É surpreendente, mas as ciências sociais, de resto nascidas secularizadas, foram até agora cegas e surdas frente aos valores espirituais. Salta aos olhos a total indiferença que não poucos filósofos, sociólogos e historiadores reservam à dimensão do espírito. As consequências desse desinteresse são pesadas no nível da imprensa e da opinião pública, especialmente a culta. Mas não é suficiente que, ao redor da religião, tenha sido criada intencionalmente uma cortina de indiferença e de ignorância; assim, a fé se torna objeto de contínuos ataques. É significativa a frase do Nobel Steven Weinberg, que além do mais é um cosmólogo e não um sociólogo: “Há pessoas boas que fazem coisas boas, e pessoas ruins que fazem coisas ruins, mas, se quiserem encontrar pessoas boas que façam coisas ruins, voltem-se para a religião”. Em alguns países, essa frase se tornou quase um provérbio e é repetida pela imprensa e nos bares. É impressionante que um homem como Weinberg se saia com tal frase, um homem que viveu grande parte da sua vida em um século, o XX, que conheceu os regimes mais opressivos da história. É essa objeção que eu utilizo logo que alguém se sai com a frase de Weinberg. E obtenho, invariavelmente, a seguinte resposta: “Mas o comunismo era uma religião!”. Em síntese, para alguns, a palavra “religião” se tornou sinônimo de irracionalidade e até mesmo de assassínio.

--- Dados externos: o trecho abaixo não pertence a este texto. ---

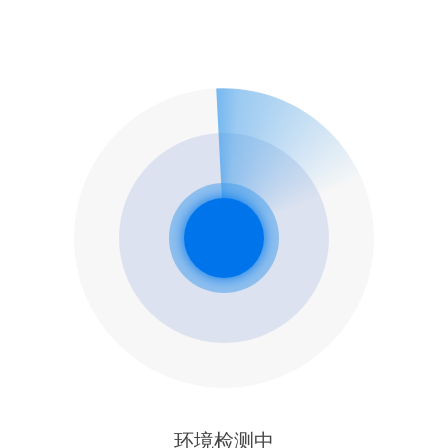
环境检测中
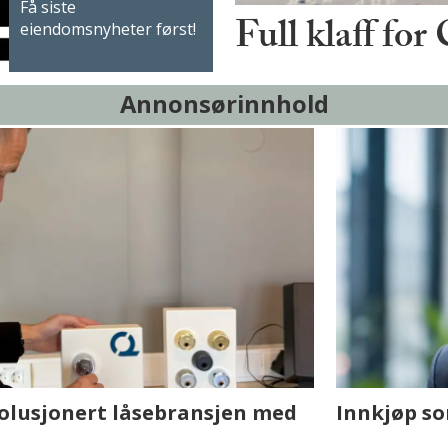
Få siste
Full klaff for
eiendomsnyheter først!
Annonsørinnhold
sjen med AI. Slik
Hvordan Ovtun Eien
fornøyde i et utfor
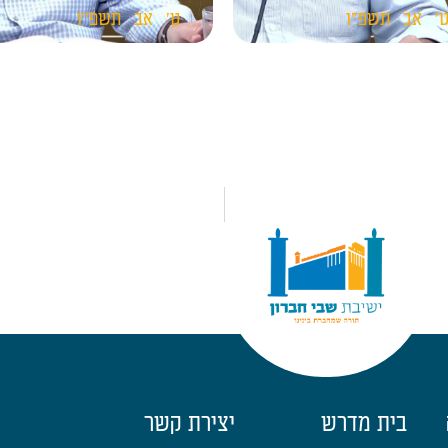
'
אב
תשפ"ו
ט'
אב
תשפ"ו
בית מדרש
יצירת קשר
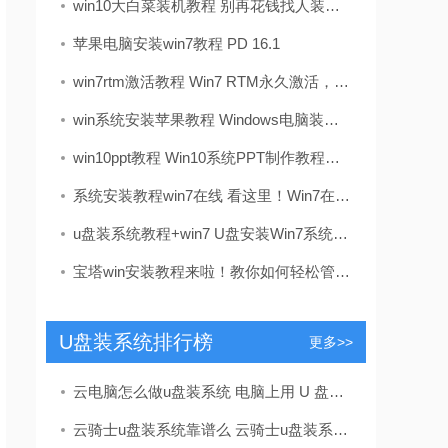
win10大白菜装机教程 别再花钱找人装系统啦！超简易U盘装Windows，重装不求人
苹果电脑安装win7教程 PD 16.1
win7rtm激活教程 Win7 RTM永久激活，别瞎折腾！教你一步到位稳如老狗
win系统安装苹果教程 Windows电脑装苹果系统？手把手教你搞定“黑苹果”
win10ppt教程 Win10系统PPT制作教程：母版设置与实用技巧，提升演示文稿专业性
系统安装教程win7在线 看这里！Win7在线安装全攻略，工程师教你一步步搞定系统
u盘装系统教程+win7 U盘安装Win7系统教程：从工具准备到完成安装，让老旧电脑重获新生
宝塔win安装教程来啦！教你如何轻松管理服务器
U盘装系统排行榜
更多>>
云电脑怎么做u盘装系统 电脑上用 U 盘装系统的详细步骤及注意事项
云骑士u盘装系统靠谱么 云骑士u盘装系统靠谱吗？揭秘一键重装背后的真相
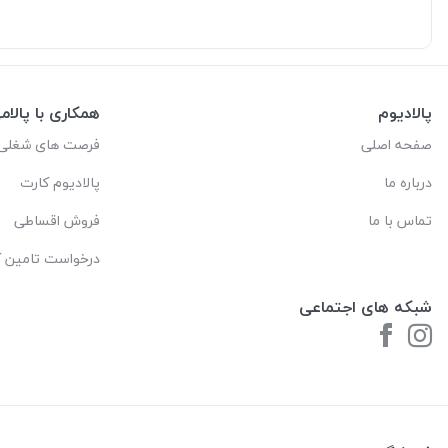
پالادیوم
همکاری با پالام
صفحه اصلی
فرصت های شغلی
درباره ما
پالادیوم کارت
تماس با ما
فروش اقساطی
درخواست تامین کا
شبکه های اجتماعی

Na prática, há quem entenda por “religião” um complexo de crenças que pode induzir pessoas boas e pacíficas (que não matariam nem uma mosca, sei lá, para conseguir um ganho pessoal) a se transformar em assassinas por uma “causa”. Um modo de pensar bastante rústico, esse. Ao qual se coloca uma outra objeção ainda: Hitler, Stalin, Pol Pot, Mao etc. eram todos inimigos da religião. O outro efeito negativo da mentalidade antirreligiosa é o atraso com o qual o verdadeiro problema da violência que cresce nas nossas sociedades é enfrentado. Ninguém está imune ao risco de ser arrancado da própria vida tranquila e recrutado na violência de grupo. Está na espreita a tentação de assumir como um alvo um outro grupo social e de considerá-lo responsável por todos os nossos males. Ora, a tarefa urgente é entender o que leva grupos inteiros de pessoas a se sentirem prontos para ser cooptados em um projeto do gênero.
Mas temos uma abordagem imperfeita sobre esse problema. Grandes escritores como Fëdor Dostoevskij iluminaram a origem da violência e do delito, que, porém, ainda permanece envolvida no mistério. E é incompleto o conhecimento que temos acerca do caminho seguido por personagens dotados de carisma espiritual, como Gandhi, para convencer as massas a repudiar a violência, parando-as justamente quando estavam por ultrapassar a linha de não retorno. Sem intervenção de autoridades espirituais, frequentemente os esforços melhor intencionados também não conseguem impedir que a história se faça “sobre a mesa do açougueiro”, como disse Hegel. E dá calafrios pensar que Robespierre votou contra a pena de morte nas primeiras discussões sobre a Constituição republicana.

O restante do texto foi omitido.